According to the Gardai, the present fellows from de banks were washing it first before puting it out to work


----------



## Ancutza (25 Jan 2009)

*Re: Best Businesses in Recession???*

My brother-in-law has a meat processing business specialising in home cured & smoked meats.  Very much a niche market.  The Christmas just gone saw his turnover up over 50% on 2007.

I'd say that the food business is relatively recession proof.  After all people still have to eat.  I'd also agree with Vanilla on the undertakers although I'd say that in both instances customers might seek cheaper products from the same supplier.


----------



## Darth Vader (25 Jan 2009)

*Re: Best Businesses in Recession???*



LennyBriscoe said:


> And echoing your point MOB; DVD rental shops and Pizza parlours...


 
Doesnt look like the DVD rental business is all that secure after all - 
"Chartbusters goes bust as debts mount up to €20m" Herald.ie


----------



## Vanilla (25 Jan 2009)

*Re: Best Businesses in Recession???*



Ancutza said:


> I'd also agree with Vanilla on the undertakers although I'd say that in both instances customers might seek cheaper products from the same supplier.


 
I dunno. People in the first stages of grief are, IME, more likely to say- only the best will do. Later, they might privately regret that top of the range coffin or the five course hotel meal, but then it will be too late. Cynical, moi?


----------



## Complainer (25 Jan 2009)

*Re: Best Businesses in Recession???*

Accountants working as receivers, liquidators, examiners etc


----------



## guy incognit (31 Jan 2009)

*Re: Best Businesses in Recession???*

chemists do well apparently too


----------



## mghchilli (31 Jan 2009)

*Re: Best Businesses in Recession???*

how does somebody start a shoe repair shop.ie equipment,training any franchises in shoe repairs out there???


----------



## skatter (31 Jan 2009)

*Re: Best Businesses in Recession???*

PIZZA is a great investment, go for franchises like FourStar


----------



## jimmyb (1 Feb 2009)

*Re: Best Businesses in Recession???*

how do bookies do in these current times???


----------



## Simeon (1 Feb 2009)

*Re: Best Businesses in Recession???*

Paddy Power shares heading south.


----------



## ajapale (1 Feb 2009)

Army Surplus Stores and Second Hand Book Stores.

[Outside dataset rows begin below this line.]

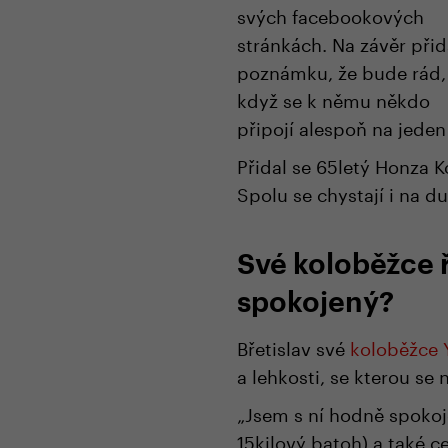
svých facebookových
stránkách. Na závěr přida
poznámku, že bude rád,
když se k němu někdo
připojí alespoň na jeden
Přidal se 65letý Honza Ko
Spolu se chystají i na 
Své koloběžce ř
spokojený?
Břetislav své
koloběžce
a lehkosti, se kterou se 
„Jsem s ní hodně spokoj
15kilový batoh) a také c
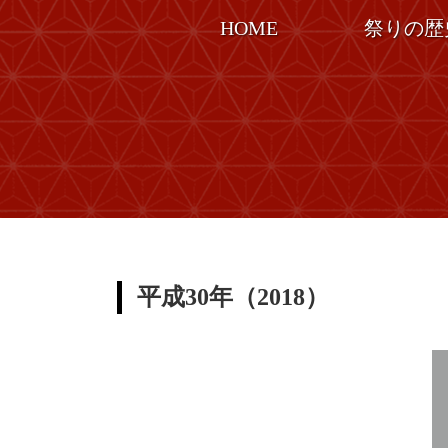
コ
ナ
HOME
祭りの歴
ン
ビ
テ
ゲ
ン
ー
ツ
シ
へ
ョ
ス
ン
キ
に
ッ
移
プ
動
平成30年（2018）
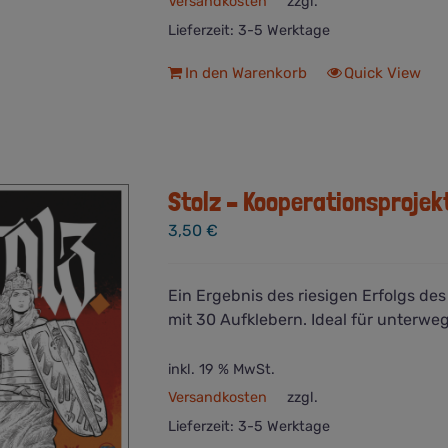
Versandkosten
zzgl.
Lieferzeit:
3-5 Werktage
In den Warenkorb
Quick View
Stolz – Kooperationsprojek
3,50
€
Ein Ergebnis des riesigen Erfolgs de
mit 30 Aufklebern. Ideal für unterweg
inkl. 19 % MwSt.
Versandkosten
zzgl.
Lieferzeit:
3-5 Werktage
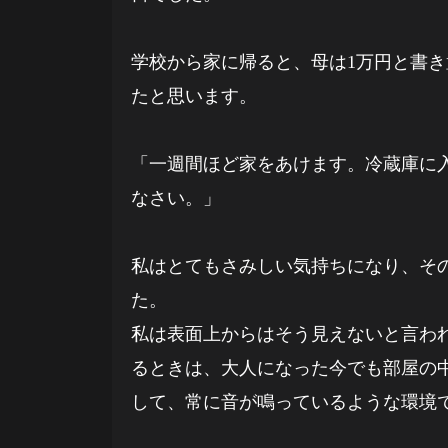
学校から家に帰ると、母は1万円と書
たと思います。
「一週間ほど家をあけます。冷蔵庫に
なさい。」
私はとてもさみしい気持ちになり、そ
た。
私は表面上からはそう見えないと言わ
るときは、大人になった今でも部屋の
して、常に音が鳴っているような環境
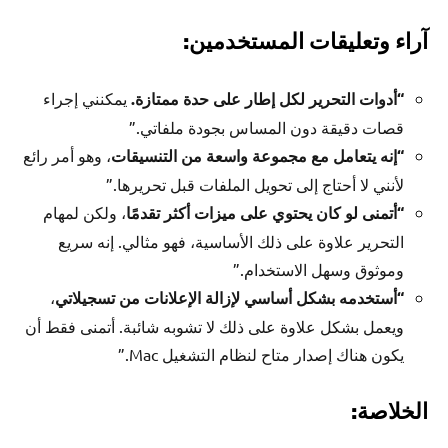
آراء وتعليقات المستخدمين:
“أدوات التحرير لكل إطار على حدة ممتازة.
يمكنني إجراء
قصات دقيقة دون المساس بجودة ملفاتي.”
“إنه يتعامل مع مجموعة واسعة من التنسيقات
، وهو أمر رائع
لأنني لا أحتاج إلى تحويل الملفات قبل تحريرها.”
“أتمنى لو كان يحتوي على ميزات أكثر تقدمًا
، ولكن لمهام
التحرير علاوة على ذلك الأساسية، فهو مثالي. إنه سريع
وموثوق وسهل الاستخدام.”
“أستخدمه بشكل أساسي لإزالة الإعلانات من تسجيلاتي
،
ويعمل بشكل علاوة على ذلك لا تشوبه شائبة. أتمنى فقط أن
يكون هناك إصدار متاح لنظام التشغيل Mac.”
الخلاصة:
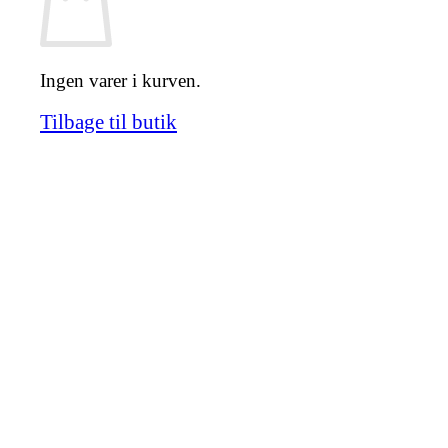
Ingen varer i kurven.
Tilbage til butik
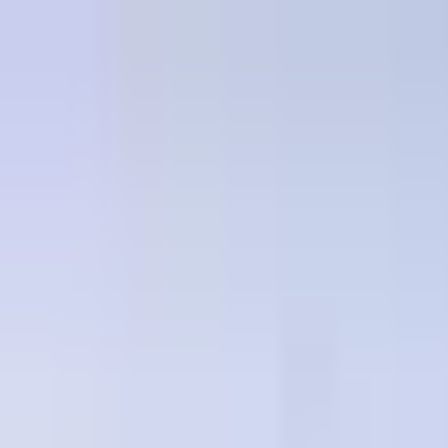
Proyectos
Dubái
Sobre Nosotros
Clientes
Eventos
Blog
|
|
EN
ES
AR
Contacto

Any one remember the Uneeda shops in Cork in the late 70's and early 80's


----------



## Simeon (1 Feb 2009)

Not so sure of the former ........... most of their customers have returned to the Baltic states.


----------



## mainasia (10 Mar 2009)

KFB123 said:


> I am wondering what types of businesses are the best to surivive recessions. I've heard Bookies, cinemas and garden centres are the best. Also sales of coffee goes up in these times.
> Anyone any thoughts on this?


 
Small stands selling drinks and snacks, low overheads on rent, labour and insurance, high margin, low capital cost.


----------



## Smashbox (10 Mar 2009)

*Re: Best Businesses in Recession???*



gillarosa said:


> The Cinema used to do well during bad times here in Ireland, but as the cost of attending had increased considerably and many people have an extensive number of channels at home which are relatively cheap I can't see it being sustained.


 
Cinemas are booming. They always have been, and they always will.

People will just take food in with them more, but people are still paying a lot of dosh on a daily basis bringing in large groups and families.


----------



## Statler (10 Mar 2009)

Certainly in the US cinemas make more of their profit from the sale of food and drinks than from ticket sales. Not sure if it is the same here, but I would guess it is not too different.

People bringing in their own food in increasing numbers will hurt profitability.


----------



## Smashbox (10 Mar 2009)

Its the same. Ticket sales profits go to the film distributors. Food profits go to the bosses.

However. For every one person bringing in food, theres twenty that don't and instead buy their stuff at the concessions stand. Major profits to be had.


----------



## meatmonger (10 Mar 2009)

meat business doing well,

getting good money for cuts / mince that we couldn't give away 2 years ago

car repair shops doing well.

donestic appliance repair people doing well

discount stores doing well, inlcuding pound shops


----------



## KFB123 (11 Mar 2009)

I've heard recently that security businesses are thriving at the minute for obvious reasons


----------



## breffiniman (8 Apr 2009)

*Re: Best Businesses in Recession???*

Hi setanta 1 you mentioned you live in a town with 7000 people and no video store what town is this? I am looking at some video store prospects


----------



## MichaelBurke (9 Apr 2009)

Networking business/organisers are popping up all over the place at the moment.


----------